Beefy Boxes and Bandwidth Generously Provided by pair Networks
more useful options
 
PerlMonks  

Choosing "best" - sorting hashes issue

by Ineffectual (Scribe)
on Jan 14, 2005 at 19:30 UTC ( [id://422357]=perlquestion: print w/replies, xml ) Need Help??

Ineffectual has asked for the wisdom of the Perl Monks concerning the following question:

Greetings monks, I have a bunch of data that refers to a single thing. I need to choose the best representation of that single thing by using the qualities of the multiple different measurements. Due to the fact that I have to do about 3k of these things, the data structure has become a hash of a hash of a hash. ie: $hash{$individual thing}{multiple measurements of individual thing}{qualities of current measurement}. for example:
$data{$name}{$measurement}{'SIZE'} = $size
I have ~3k of $name, and around 5 of measurement for each $name and there are 10 qualities such as size. In order to select the "best" one of these measurements for each name, I need to do some sort of selection on several of the different qualities. Thus, it seems I need to sort the inner hash. However, I'm not sure how to sort the qualities into descending order and keep the mapping of which measurement the quality applies to. For example: Name 1 has 5 measurements. The 5 measurements have SIZEs of 100, 200, 300, 400, and 500. If I want to order on the SIZE quality, how do I do this? It'd be great if this would work on qualities that are numbers and letters. Esentially I need to order the 10 different qualities in a variety of ways to find the "best" representation by those qualities. I'm more than happy to change the data structure if someone can recommend something better (I heard mention of AoA in the chatbox, but I'm not sure how to keep the measurement qualities separate in an AoA).
Thanks.
Ineff

Replies are listed 'Best First'.
Re: Choosing "best" - sorting hashes issue
by dragonchild (Archbishop) on Jan 14, 2005 at 19:35 UTC
    You want a relational database. SQLite will do the trick, just fine. A table that looks something like:
    create table measurements ( name varchar ,measurement int ,quality1 int ,quality2 int ,quality3 int );

    Obviously, you'd substitute quality1/quality2/etc. with the names of the qualities.

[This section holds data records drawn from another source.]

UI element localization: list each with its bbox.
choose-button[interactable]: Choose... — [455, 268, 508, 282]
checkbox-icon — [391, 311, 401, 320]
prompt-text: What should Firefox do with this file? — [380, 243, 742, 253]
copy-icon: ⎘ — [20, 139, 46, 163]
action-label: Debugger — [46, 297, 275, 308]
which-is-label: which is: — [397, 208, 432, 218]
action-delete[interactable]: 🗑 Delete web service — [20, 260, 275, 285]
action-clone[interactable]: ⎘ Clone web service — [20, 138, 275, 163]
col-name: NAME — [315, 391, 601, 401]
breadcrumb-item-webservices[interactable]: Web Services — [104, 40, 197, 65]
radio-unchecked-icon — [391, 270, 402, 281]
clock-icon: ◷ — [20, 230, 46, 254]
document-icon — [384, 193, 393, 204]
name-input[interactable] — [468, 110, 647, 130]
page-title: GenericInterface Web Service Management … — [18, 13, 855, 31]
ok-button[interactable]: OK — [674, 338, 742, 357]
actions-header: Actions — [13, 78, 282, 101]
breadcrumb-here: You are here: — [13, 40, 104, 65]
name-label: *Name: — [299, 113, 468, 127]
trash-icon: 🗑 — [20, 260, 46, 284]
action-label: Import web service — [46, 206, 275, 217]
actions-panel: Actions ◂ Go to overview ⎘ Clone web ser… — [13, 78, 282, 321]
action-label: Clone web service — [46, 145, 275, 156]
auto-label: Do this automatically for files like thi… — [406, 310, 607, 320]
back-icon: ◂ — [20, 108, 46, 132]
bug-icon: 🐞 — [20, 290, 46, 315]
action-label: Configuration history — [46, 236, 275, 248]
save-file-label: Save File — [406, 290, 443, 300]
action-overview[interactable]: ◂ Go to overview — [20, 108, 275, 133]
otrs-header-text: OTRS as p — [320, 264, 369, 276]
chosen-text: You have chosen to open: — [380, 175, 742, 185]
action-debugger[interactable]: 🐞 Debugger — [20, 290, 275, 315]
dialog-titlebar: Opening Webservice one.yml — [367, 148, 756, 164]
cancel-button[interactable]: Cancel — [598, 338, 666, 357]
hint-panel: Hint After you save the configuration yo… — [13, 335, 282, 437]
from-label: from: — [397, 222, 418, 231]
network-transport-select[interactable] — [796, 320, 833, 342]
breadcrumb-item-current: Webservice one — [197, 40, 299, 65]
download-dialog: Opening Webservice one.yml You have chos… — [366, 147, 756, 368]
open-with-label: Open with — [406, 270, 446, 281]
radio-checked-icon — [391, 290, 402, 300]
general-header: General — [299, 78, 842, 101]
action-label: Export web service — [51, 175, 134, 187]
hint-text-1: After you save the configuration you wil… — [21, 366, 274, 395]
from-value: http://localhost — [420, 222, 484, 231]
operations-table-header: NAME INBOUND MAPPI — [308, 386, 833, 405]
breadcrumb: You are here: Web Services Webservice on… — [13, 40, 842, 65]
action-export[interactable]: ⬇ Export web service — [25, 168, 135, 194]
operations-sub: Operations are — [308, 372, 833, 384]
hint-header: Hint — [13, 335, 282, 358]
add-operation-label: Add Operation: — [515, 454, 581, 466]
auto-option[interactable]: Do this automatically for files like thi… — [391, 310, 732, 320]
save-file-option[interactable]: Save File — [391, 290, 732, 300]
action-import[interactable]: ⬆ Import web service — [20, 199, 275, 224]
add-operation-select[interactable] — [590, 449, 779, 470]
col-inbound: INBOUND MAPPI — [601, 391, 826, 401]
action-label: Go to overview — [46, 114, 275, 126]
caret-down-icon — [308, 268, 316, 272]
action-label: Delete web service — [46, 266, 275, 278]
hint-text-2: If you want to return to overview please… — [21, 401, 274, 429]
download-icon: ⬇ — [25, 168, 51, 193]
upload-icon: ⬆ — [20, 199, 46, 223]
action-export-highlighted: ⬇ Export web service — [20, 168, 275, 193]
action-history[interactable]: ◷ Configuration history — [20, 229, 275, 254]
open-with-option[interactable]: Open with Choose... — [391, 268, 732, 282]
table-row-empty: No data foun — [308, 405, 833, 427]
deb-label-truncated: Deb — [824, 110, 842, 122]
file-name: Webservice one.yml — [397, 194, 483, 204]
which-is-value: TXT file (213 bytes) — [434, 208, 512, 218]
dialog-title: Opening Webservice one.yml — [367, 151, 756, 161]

    Then, if you want the five measurements for Name1 ordered by size, you use the following SQL statement:

    SELECT measurement, size FROM measurements WHERE name = 'Name1' ORDER BY size

    Easy as pie.

    Being right, does not endow the right to be rude; politeness costs nothing.
    Being unknowing, is not the same as being stupid.
    Expressing a contrary opinion, whether to the individual or the group, is more often a sign of deeper thought than of cantankerous belligerence.
    Do not mistake your goals as the only goals; your opinion as the only opinion; your confidence as correctness. Saying you know better is not the same as explaining you know better.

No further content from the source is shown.